Dal comportamento tenuto dalla lavoratrice si evince, in maniera univoca, la sua volontà, implicita ma chiara, di far cessare l'ipotetico unico rapporto di lavoro a tempo indeterminato, che si sarebbe instaurato con la s.p.a. A. in conseguenza dell'asserita illegittimità dell'apposizione del termine ai contratti stipulati, o, comunque, la sua volontà di prestare acquiescenza alla risoluzione del predetto unico rapporto. Né, all'evidenziato comportamento complessivo, potrebbe attribuirsi una valenza diversa soltanto in ragione delle possibili contingenti valutazioni soggettive di convenienza, compiute dall'interessata dopo la scadenza dell'ultimo contratto stipulato con la s.p.a. A.

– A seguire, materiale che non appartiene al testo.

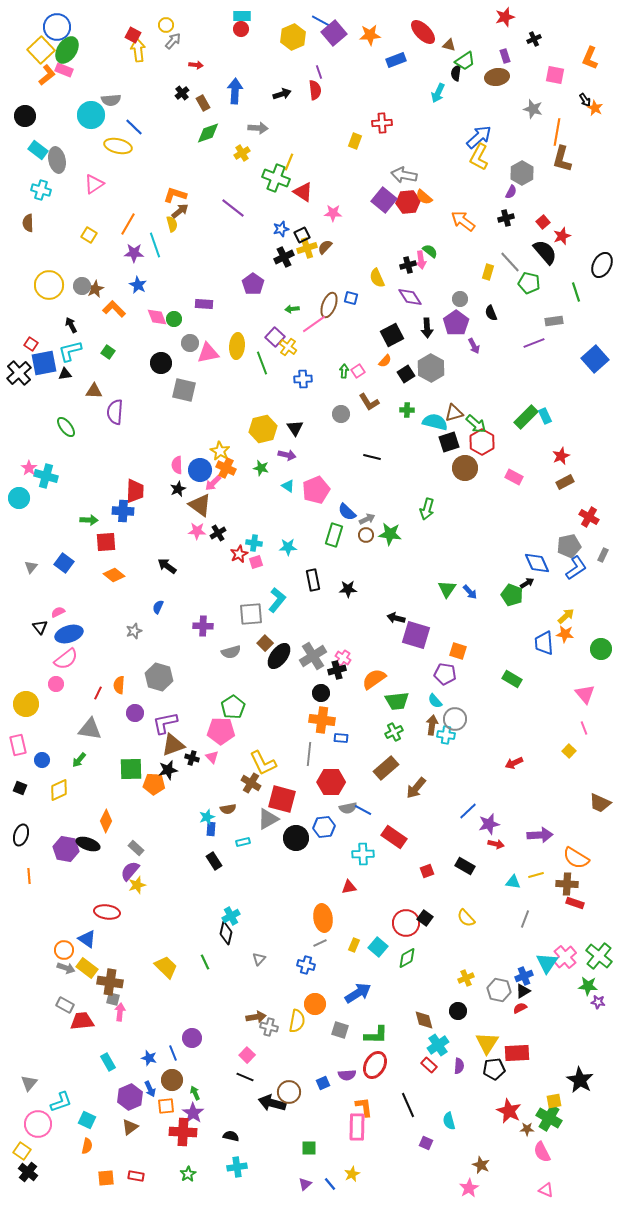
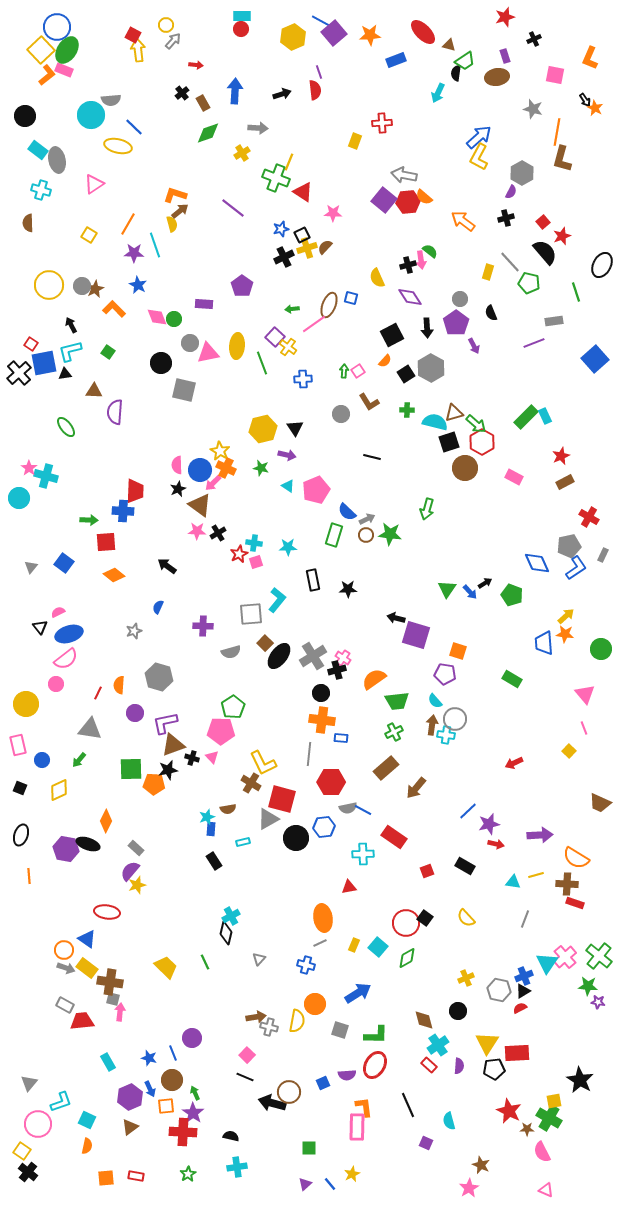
purple pentagon at (253, 284): moved 11 px left, 2 px down
black arrow at (527, 583): moved 42 px left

In proposito si deve ribadire, d'altra parte, un principio già affermato (con specifico riferimento all'ipotesi delle dimissioni del lavoratore, ma logicamente estensibile alla presente fattispecie, nella quale è ravvisabile una cessazione volontaria, o comunque accettata, del rapporto con la società A.) in precedenti sentenze di questa Corte, secondo cui le dimissioni del lavoratore, assunto con una pluralità di contratti di lavoro a termine, estinguono non solo l'ultimo contratto nel corso del quale sono state presentate, ma anche il contratto a tempo indeterminato risultante dalla conversione ex lege conseguente all'illegittima apposizione del termine dei singoli contratti. Non si vede, infatti, come possa ipotizzarsi la sopravvivenza e continuazione del rapporto di lavoro da parte del soggetto che ha posto in essere l'atto risolutivo, il quale non può essere considerato valido a troncare il solo rapporto a tempo determinato in quel momento in essere e non anche il complessivo rapporto a tempo indeterminato di cui il primo deve comunque costituire una non terminale, ma intermedia frazione. In sostanza, con le dimissioni l'appellante ha spezzato il filo rosso che poteva legare fra loro i vari rapporti, scavando un solco non più colmatile tra essi e l'eventuale continuazione degli stessi ove convertiti in un unico rapporto di lavoro a tempo indeterminato (v. Appello Roma n. 4892 del 15 giugno 2005, che richiama Appello Roma 29 maggio 2000).
E' opportuno aggiungere che la mancata offerta delle prestazioni lavorative in ogni caso esclude, secondo quanto precisato dalla giurisprudenza di legittimità, il diritto alle retribuzioni per i periodi in cui non vi è stata prestazione di lavoro.
Le domande proposte nei confronti della società A. s.p.a. non possono essere in definitiva accolte.
In conclusione, per tutte le considerazioni esposte, l'appello deve essere respinto.
I rapporti intercorsi tra le parti inducono a compensare fra le stesse le spese del grado.
P.Q.M.
La Corte rigetta l'appello e compensa le spese.
Così deciso in Roma il 22 novembre 2006.
Depositata in Cancelleria l'8 febbraio 2007.